The first thing that I noticed about the VAIO AR61ZU is that it looks exactly like the AR11S that I reviewed two and a half years ago. Of course I accept that manufacturers will use the same chassis for multiple generations of notebook, but I feel that launching a machine that looks identical to one that was launched 30 months ago is a little disappointing. That said, the AR61ZU still looks pretty good, especially for such a large machine - the glossy black finish with chrome accents is, in a strange kind of way, slimming.
Talking of size, this isn't a notebook that you'll want to carry around with you all day. Measuring 416 x 300 x 34mm (WxDxH) and weighing in at around 4kg, this is a true desktop replacement and you're only going to be transporting it when you absolutely have to. As with all notebooks, the overall size of the AR61ZU is dictated by the dimensions of the screen, and what you're getting here is a 17in widescreen display.
The good news about the screen is that Sony hasn't just gone for physical size, it has also ensured that the resolution is high enough to make the dimensions worthwhile. With a native resolution of 1,920 x 1,200 the AR61ZU has the same amount of desktop real estate as a 24in desktop monitor, making it an ideal desktop replacement for even heavy PC users. The screen is finished with Sony's X-Black high contrast coating, which ensures that images look bright and vivid, which is exactly what you want from a multimedia notebook.
The large screen means that there's loads of space for the keyboard and associated buttons.

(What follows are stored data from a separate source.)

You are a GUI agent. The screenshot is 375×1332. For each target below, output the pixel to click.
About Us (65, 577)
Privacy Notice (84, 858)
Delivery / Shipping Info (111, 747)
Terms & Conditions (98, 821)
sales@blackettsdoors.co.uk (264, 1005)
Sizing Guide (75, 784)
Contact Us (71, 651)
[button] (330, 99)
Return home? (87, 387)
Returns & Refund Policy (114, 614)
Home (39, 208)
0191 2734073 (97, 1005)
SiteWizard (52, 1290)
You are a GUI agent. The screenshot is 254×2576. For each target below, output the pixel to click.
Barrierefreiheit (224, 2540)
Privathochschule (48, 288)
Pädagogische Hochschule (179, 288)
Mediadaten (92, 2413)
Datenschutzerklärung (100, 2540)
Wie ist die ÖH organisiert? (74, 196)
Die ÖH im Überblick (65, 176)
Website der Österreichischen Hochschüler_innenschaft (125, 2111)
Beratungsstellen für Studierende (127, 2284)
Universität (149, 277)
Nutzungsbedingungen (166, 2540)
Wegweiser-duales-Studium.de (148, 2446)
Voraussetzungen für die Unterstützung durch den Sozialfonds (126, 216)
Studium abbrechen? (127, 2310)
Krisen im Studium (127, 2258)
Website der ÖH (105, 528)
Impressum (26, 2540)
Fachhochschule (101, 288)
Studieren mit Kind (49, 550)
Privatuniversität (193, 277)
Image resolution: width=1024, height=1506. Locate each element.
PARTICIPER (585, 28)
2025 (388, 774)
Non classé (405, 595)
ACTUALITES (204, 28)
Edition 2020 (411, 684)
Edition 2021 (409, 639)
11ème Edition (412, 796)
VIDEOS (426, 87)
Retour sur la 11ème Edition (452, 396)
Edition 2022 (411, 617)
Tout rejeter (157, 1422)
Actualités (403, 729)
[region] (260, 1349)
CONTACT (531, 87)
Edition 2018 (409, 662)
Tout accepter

Thankfully though, Sony hasn't fallen foul of the mistake that many manufacturers make when creating a large format notebook - squeezing in a numeric pad. The problem with a numeric pad on a notebook keyboard is that it forces the user to sit slightly off centre to the screen when typing. Instead Sony has equipped the AR61ZU with a full size keyboard mounted dead centre, ensuring that your typing and viewing positions are both perfect.